Dans un premier temps,  Francesco Lo Monaco est présenté aux enfants comme un oncle,  puis lassée de ce mensonge,  Irma Morante réunit un soir ses enfants et lâche  la bombe. Commence alors pour Augusto Morante une saison en enfer au sein de  la  famille «Augusto Morante, comme l’écrit Jean- Noël Schifano, devint le triste auguste de la famille, l’empereur couronné de cornes  de la huitième colline, l’objet  du mépris de la mère, de la répulsion des enfants : on le relégua au sous- sol, ce « père »  dérisoire,  il n’avait pas droit à la table commune, toute réunion familiale lui était interdite». 

Le caractère fort d’Elsa

Elsa Morante a hérité  de sa mère ce caractère volontaire avec  les hommes. La rencontre avec Alberto Moravia se fit autour des années 30, plus précisément en 1937. Une fois présentée à l’écrivain romain, elle glissa discrètement,  au moment de partir,  la clef de son appartement dans la poche de Moravia. C’est le début d’une idylle mémorable. A l’avènement du Duce  Mussolini, Moravia, à cause de ses  origines juives, est victime de persécutions. Elsa Morante, est elle aussi  juive, par sa mère. Mais  celle qui bien que laïque fit par  prudence administrer à ses enfants  les sacrements catholiques et leur demanda de  ne jamais révéler à autrui leur origine. C’est ainsi, que pendant le règne de Mussolini, Elsa Morante servira de rempart à Moravia. 

Compétition et disputes mémorables 

 A la fin de la guerre les relations se distendent. En partie à cause de leurs caractères opposés.

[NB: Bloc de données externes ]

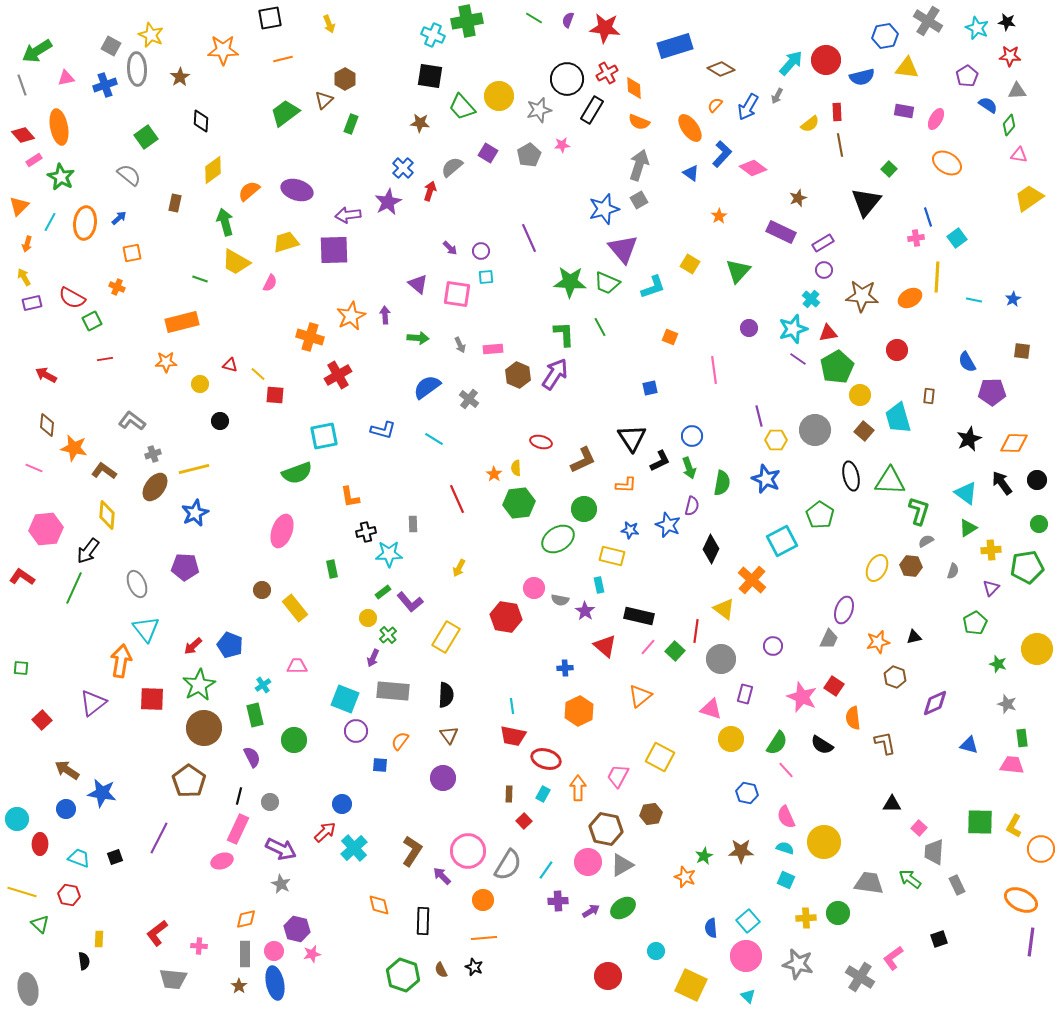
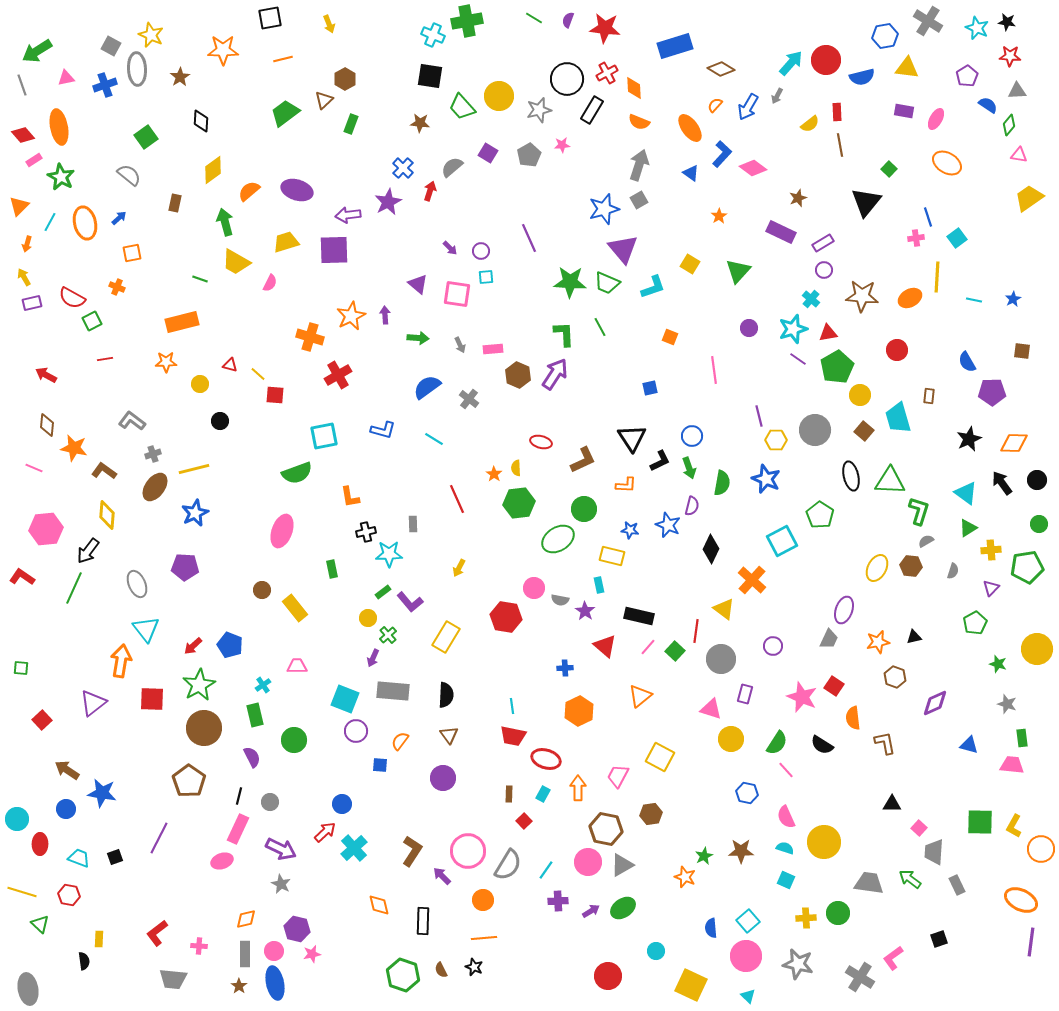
orange ellipse at (85, 223): rotated 20 degrees counterclockwise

Morante est orgueilleuse, compétitive, ne vivant que dans l’émulation ; Moravia est un gentleman,  habitué des salons  et des cercles littéraires, dont les  romans sont  adaptés par des cinéastes célèbres (Jean-Luc Godard,  Vittorio De Sica, etc).   Morante est sauvage.   Elle ne donne aucune interview, se tue à la tâche. Car elle a une revanche à prendre sur son enfance pauvre et ses origines troubles. Très vite, elle s’impose comme une romancière incontournable des Lettres italiennes.

Et sans aucune pudeur, elle avoue à Moravia, qu’elle est la meilleure.  Ce qui rend  la cohabitation difficile, d’autant plus qu’Elsa Morante n’est pas douée pour la  gestion de la routine quotidienne. «Nous nous  disputions continuellement, on pouvait parfois, témoigne Moravia, nous entendre nous engueuler depuis le restaurant Piazza del popolo en dessous de chez nous. Nos disputes nous avaient rendus célèbres dans le milieu des artistes et des  intellectuels, que nous fréquentions.» 

Les disputes sont tellement violentes que Moravia  dira  à l’écrivain Alain Elkann: «  Certains jours  j’ai eu envie de la tuer. Non pas de la quitter. Ce qui aurait été une solution raisonnable, mais de la tuer, parce que notre relation était tellement étroite, tellement complexe et dans le fond tellement vivante, que  le crime  me semblait plus facile que la séparation ». 

Là réside le mystère de ce couple. Lui ne jurait que par Dostoïevski ;  elle avait trois maîtres : Kafka, Stendhal et Rimbaud. Elsa Morante avait pour Rimbaud une passion, à la limite de l’envoûtement au point de posséder un portrait de lui portant la dédicace : « Pour Elsa, Arthur ». Or, on sait bien qu’elle  ne l’a jamais connu. Telle était Elsa Morante. Est véridique à ses yeux, ce qu’elle  pense véridique. Tout était mensonge mais tout était vérité.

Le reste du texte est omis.